Al tiempo que se analizaban los cuerpos y los restos de los vehículos, las autoridades recibían información de testigos bajo protección que revelaron la forma como los Arellán habían sido contactados por una célula de las Farc de la que, precisamente, hacía parte otro familiar: Hermínsul Arellán, alías Pedro. Toda la corriente de evidencias seguía conduciendo al grupo guerrillero, puntualmente a su columna Teófilo Forero. A los investigadores, sin embargo, les llamaba la atención lo siguiente: ¿por qué, si los dos Arellán que ingresaron al club tenían el control del artefacto explosivo, habían muerto en el hecho?

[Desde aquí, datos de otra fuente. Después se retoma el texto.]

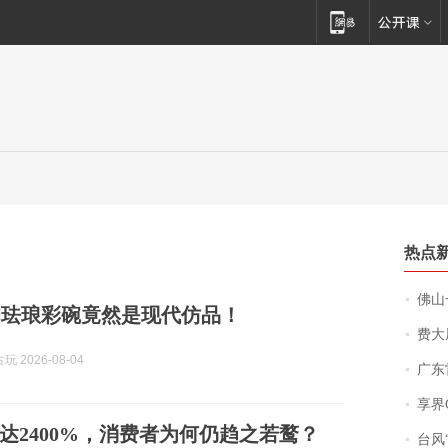
热点
佛山一中学
的珐琅彩碗竟然是现代仿品！
费大厨
 2026-08-04
广东雷州
享界
达2400%，消费者为何仍趋之若鹜？
台风“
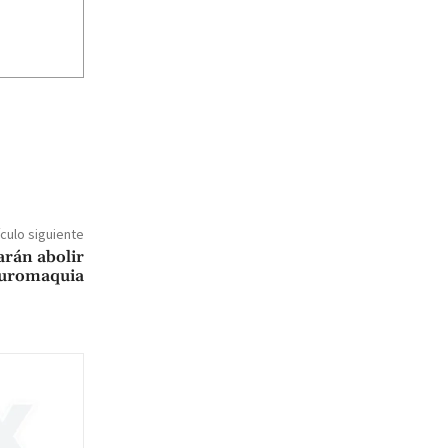
ículo siguiente
arán abolir
auromaquia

Según el mismo testigo, la bomba tenía un doble sistema de detonación. Los Arellán conocieron uno, no el otro. Para ellos, la bomba debía explotar a las diez de la noche, lo que les daba tiempo para salir del lugar. Pero los autores intelectuales decidieron activarla antes con el fin de no dejar ningún rastro que pudiera involucrarlos.

‘Fue un error sin justificación’

En el 2003, a un año de haber fracasado el intento de paz en El Caguán y ya en pie la política de seguridad democrática del presidente Álvaro Uribe Vélez, las Farc habían amenazado con aumentar sus acciones en las ciudades. De hecho, ya habían sumado varias durante los meses anteriores y su intención era dar un gran golpe en la capital. Una ofensiva que a los bogotanos los llevó a recordar los peores años del narcoterrorismo de Pablo Escobar. Sin embargo, el grupo guerrillero se empeñaba en negar cualquier relación con el atentado de El Nogal. Solo tras la firma de la paz –y ante la JEP, la Comisión de la Verdad y los representantes de los países garantes del proceso que condujo a su desmovilización– sus dirigentes terminaron por aceptar.

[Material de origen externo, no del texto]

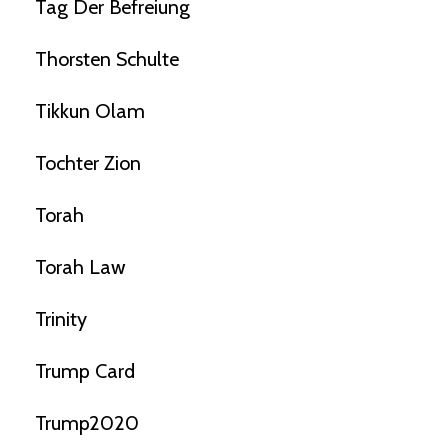
Tag Der Befreiung
Thorsten Schulte
Tikkun Olam
Tochter Zion
Torah
Torah Law
Trinity
Trump Card
Trump2020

El atentado es catalogado como uno de los peores en la historia reciente de Colombia. Según uno de los guerrilleros de las Farc, detenido por el hecho, el plan era detonar más bombas en la ciudad.

Foto:

Archivo / EL TIEMPO

–Fue un error que no tiene justificación –dijo el exjefe guerrillero Carlos Antonio Lozada–. La mayor equivocación que tuvieron las Farc.

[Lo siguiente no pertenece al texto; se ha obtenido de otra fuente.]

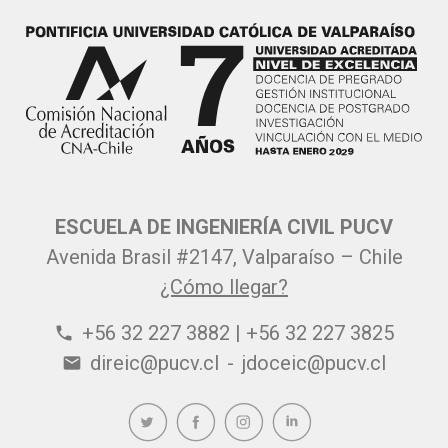
ESCUELA DE INGENIERÍA CIVIL PUCV
Avenida Brasil #2147, Valparaíso – Chile
¿Cómo llegar?
+56 32 227 3882 | +56 32 227 3825
phone
direic@pucv.cl
-
jdoceic@pucv.cl
email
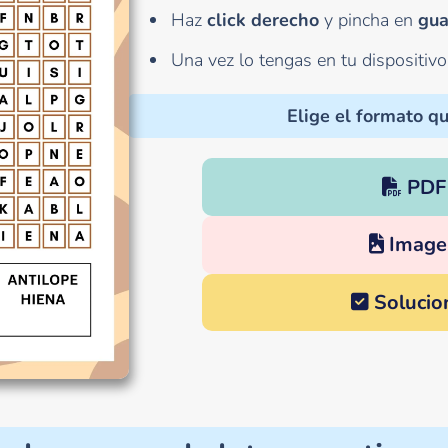
Haz
click derecho
y pincha en
gua
Una vez lo tengas en tu dispositiv
Elige el formato qu
PDF
Image
Solucio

–Un acto atroz que jamás debió haber ocurrido –afirmó Rodrigo Londoño, que lideró la guerrilla con el alias de Timochenko.

Que lo hicieron porque El Nogal “era un centro de operaciones contrainsurgentes”. Porque allá “se reunían agentes del Estado con paramilitares” para planear acciones contra la guerrilla. Eso dijeron, como si un acto de esas características, contra civiles, pudiera tener alguna excusa. Como si por eso, por ejemplo, Milton Ricardo Martínez hubiera tenido que morir. Milton llevaba un año en el club trabajando como guardia de seguridad. Esa noche, la del 7 de febrero, su turno era de seis de la tarde a seis de la mañana. Tenía 27 años, una esposa y tres hijos de 7, 5 y un año. Alcanzó a sobrevivir tres meses, aunque afrontando varias cirugías por cuenta de las graves fracturas cerebrales que le causó la explosión. Murió el 13 de mayo siguiente al atentado. “Nada repara el daño que ellos hicieron –dice hoy Jacquelin Grande, su esposa, ahora su viuda–. Dejaron a mis hijos sin un padre. Destruyeron mi hogar”.

Jacquelin no ha asistido a las reuniones que algunas víctimas han tenido con los antiguos líderes de las Farc. No la han convocado, aunque hubiera ido: “No sé por qué razón pusieron esa bomba, pero no pensaron en la magnitud del daño en personas inocentes –dice–. Ha pasado el tiempo, ya hay cicatrices. Pero queda el dolor”. Tanto ella como Catalina Peláez, y otras tantas víctimas, sienten que aún falta por conocer toda la verdad. “Se sabe un pedazo, falta el otro, el del Estado”, dice Catalina. ¿Se tenía o no información de que algo así podía suceder? ¿Hubo algún tipo de reuniones que terminaron por exponer a personas civiles? ¿Se pudo haber prevenido tanta muerte? Les quedan preguntas, pero reconocen que se ha avanzado hacia la reconciliación. “Es un paso: aceptar, pedir perdón; eso es parte de un ciclo que hay que cerrar para poder seguir”, agrega Catalina.

Es lo que buscan todas las que personas que afrontaron el horror esa noche de febrero y lograron sobrevivir: sin negar las cicatrices que se ven en sus cuerpos ni las que llevan guardadas muy adentro, quieren seguir adelante.